[No.000]

日記以上、遺書未満。

N.0113 優しい人になりたくなくて

 

 他人に優しく在りたいけれど、優しい人とは言われたくない。

 

 自分の考えとして、優しさって少量の愛を配ることだと思っている。相手に与えることによって、自分も与えられる。相手に優しくすること、優しくしたいと思える人は、慈愛に満ちているのだろうか。勿論、そういうマザーテレサみたいな方もいる。しかし、「とりあえずこの人には優しくしておくか」みたいに打算的な心配りを行う人間だっている。心が込められていなければ、それを”優しさ”と形容することは難しい?。受け取る優しさ全てに重圧な心が込められていると、少々負担を感じる。
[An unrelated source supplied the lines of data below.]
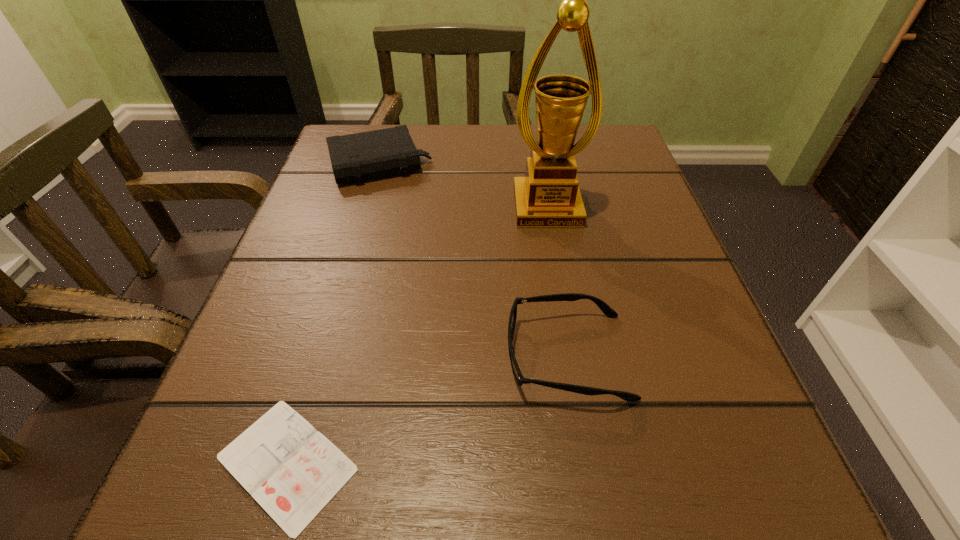 Locate an element on the screen. This screenshot has height=540, width=960. free region that satisfies the following two spatial constraints: 1. on the front-facing side of the award; 2. on the front-facing side of the spectacles is located at coordinates (573, 356). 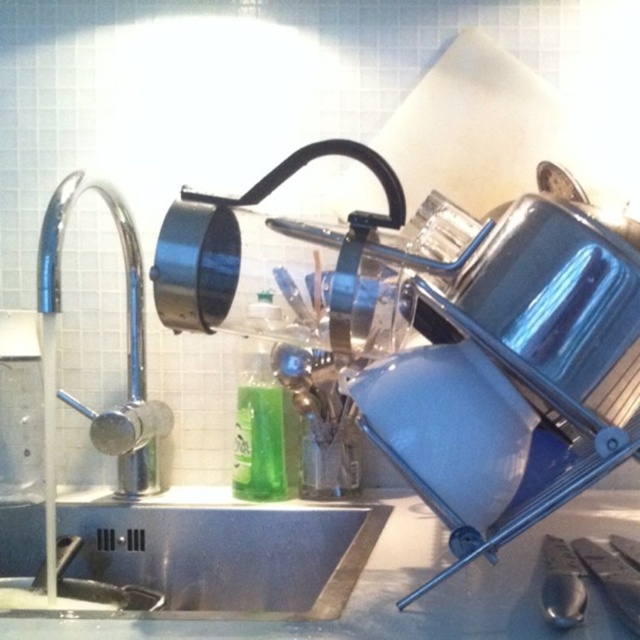 Based on the coordinates provided, which object is located at point (156,508)?

The point (156,508) corresponds to the stainless steel sink at left.

You are organizing the kitchen and need to place a new spice jar between the stainless steel sink at left and the stainless steel sink at lower left. Which sink should you place the spice jar closer to if you want it to be closer to the left side of the kitchen?

You should place the spice jar closer to the stainless steel sink at left because it is positioned on the left side of the stainless steel sink at lower left, making it nearer to the left side of the kitchen. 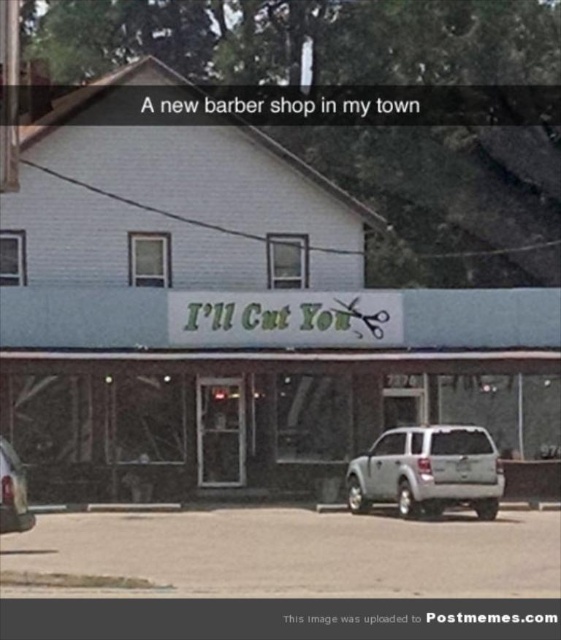 You are standing at the entrance of the building and want to see the green cursive sign above the entrance. Is the satin silver suv at center blocking your view?

The satin silver suv at center is parked at point (427, 472), which is in front of the building entrance. Since the SUV is parked in front of the entrance, it may block the view of the green cursive sign above the entrance depending on its height and positioning. However, the sign is mounted above the entrance, so if the SUV is not too tall, the sign should still be visible above it.

You are standing in front of the building and want to walk towards the entrance. There are two points marked on the ground in front of the building. The first point is at coordinates point (155,474) and the second point is at point (360,499). Which point is closer to you?

Point (155,474) is further to the camera than point (360,499), so the closer point to you is point (360,499). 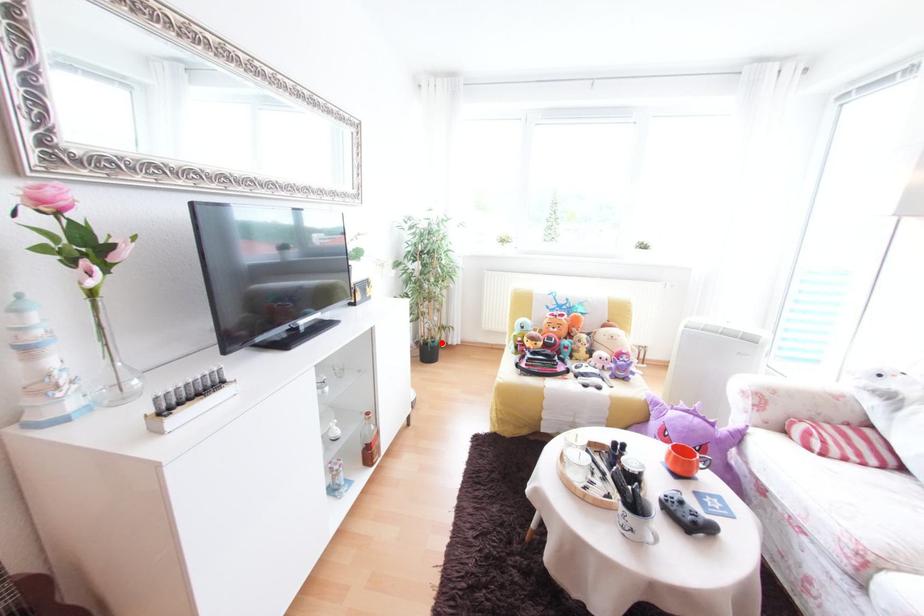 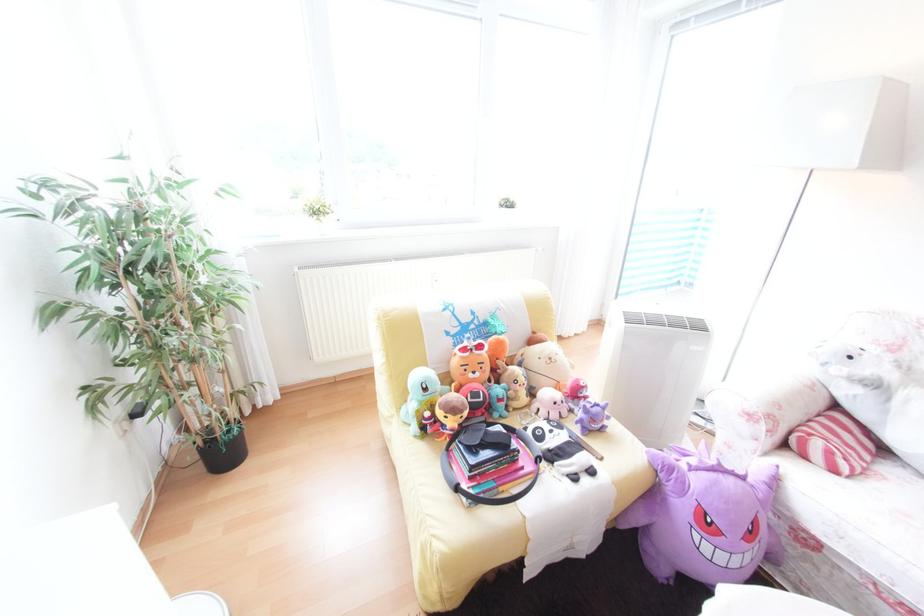 Where in the second image is the point corresponding to the highlighted location from the first image?

(237, 432) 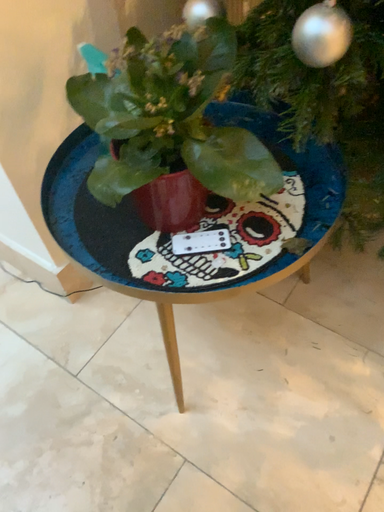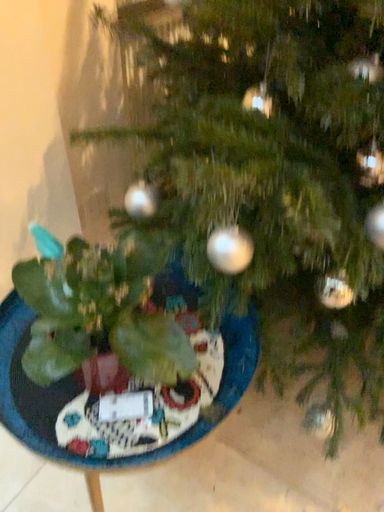 Question: Which way did the camera rotate in the video?

Choices:
 (A) rotated downward
 (B) rotated upward

Answer: (B) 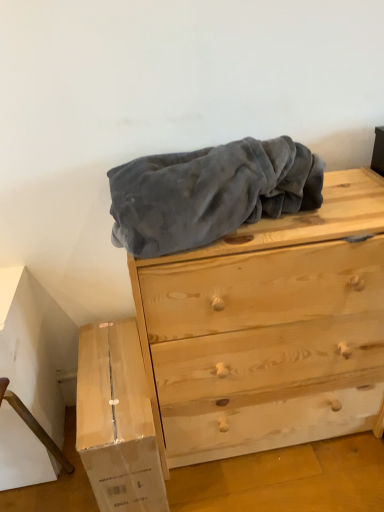 Question: From the image's perspective, is light brown wood chest of drawers at center located above white cardboard box at lower left?

Choices:
 (A) yes
 (B) no

Answer: (A)

Question: Is light brown wood chest of drawers at center wider than white cardboard box at lower left?

Choices:
 (A) no
 (B) yes

Answer: (A)

Question: Is light brown wood chest of drawers at center in front of white cardboard box at lower left?

Choices:
 (A) yes
 (B) no

Answer: (A)

Question: Can you confirm if light brown wood chest of drawers at center is shorter than white cardboard box at lower left?

Choices:
 (A) yes
 (B) no

Answer: (B)

Question: Does light brown wood chest of drawers at center appear on the left side of white cardboard box at lower left?

Choices:
 (A) yes
 (B) no

Answer: (B)

Question: Considering the relative sizes of light brown wood chest of drawers at center and white cardboard box at lower left in the image provided, is light brown wood chest of drawers at center thinner than white cardboard box at lower left?

Choices:
 (A) yes
 (B) no

Answer: (A)

Question: From a real-world perspective, is white cardboard box at lower left on light brown wood chest of drawers at center?

Choices:
 (A) no
 (B) yes

Answer: (A)

Question: Is white cardboard box at lower left in contact with light brown wood chest of drawers at center?

Choices:
 (A) yes
 (B) no

Answer: (B)

Question: Does white cardboard box at lower left turn towards light brown wood chest of drawers at center?

Choices:
 (A) no
 (B) yes

Answer: (A)

Question: Is white cardboard box at lower left oriented away from light brown wood chest of drawers at center?

Choices:
 (A) yes
 (B) no

Answer: (B)

Question: Is light brown wood chest of drawers at center located within white cardboard box at lower left?

Choices:
 (A) no
 (B) yes

Answer: (A)

Question: Does white cardboard box at lower left come in front of light brown wood chest of drawers at center?

Choices:
 (A) no
 (B) yes

Answer: (A)

Question: From the image's perspective, is white cardboard box at lower left located above or below light brown wood chest of drawers at center?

軽薄な愛、軽薄な優しさが心に沁みる瞬間だってある。受け手側が「優しいな」と感じた時点で、そこに心配りは成立すると、私は考えている。

 

 逆に、いくら相手のことを想って少量の愛を与えたとて、受け手側の心が動かなければ”優しさ”は成立しない。それは与える側、愛を配る側のエゴとなり、受け手側からすればただの迷惑である。そういうこと考えてると、「優しさの押し売り」って言葉が頭の中に思い浮かぶ。

 

 愛を配る為に必要な唯一の要素は、心身ともに余裕があること。心と身体、どちらか一方でも不具合が生じている場合には、他人に優しくすることは難しい。そんな状況でも心を配ろうとする方もいるが、わたしはそれを優しさと形容することは出来ない。何であれ、先ずは自分自身が最優先。他人のことを考える暇があるなら、もっと自分に優しくしてあげてほしい。

 

 例えるなら、余裕とはコップに水が注がれて溢れている状態。表面張力を突破してコップから水が溢れている人が、他の誰かに水を分け与えることが出来る。溢れた水で花に水をやることも出来る。そんな心の余裕が、更なる余裕を生成する。一方、コップに半分しか水が入っていない人は、自らが水を飲むだけで精一杯だ。それなのに世の中は”人に優しくしなさい”と警笛を鳴らす。その教えに従い、苦しいながらも水を配る。その結果として、自分が満たされる程度の水量を確保出来ず、当人は心身ともに枯渇する。そして、余裕はどこまでも遠のいていく。

 

 この水を容れる器がマグカップの方もいれば、ワイングラスのように繊細な方もいる。バケツの方もいれば、浴槽ぐらい大きい方だっている。生活において何もかもが満たされている余裕の塊みたいな人間は、その大きすぎる器を一部改築して温泉にしてしまったりする。「みんな遊びにおいでよ」ぐらいの軽い感覚で、周囲の人々に安心とやすらぎを分け与える。

 

 わたしが言いたいのは、余裕の塊みたいな人間になりなさいとか、余裕を持ちなさい、ということではなくて、先ずは”自分自身を満たしてあげよう”ということ。器がマグカップであれ、ショットグラスであれ、大きさは関係ない。とにかく自分を最優先にすること。書いていて気付いたけど「最優先」って言葉を分解すると、「最も先に優しく」となる。ちょっとこじつけが過ぎるかしら?。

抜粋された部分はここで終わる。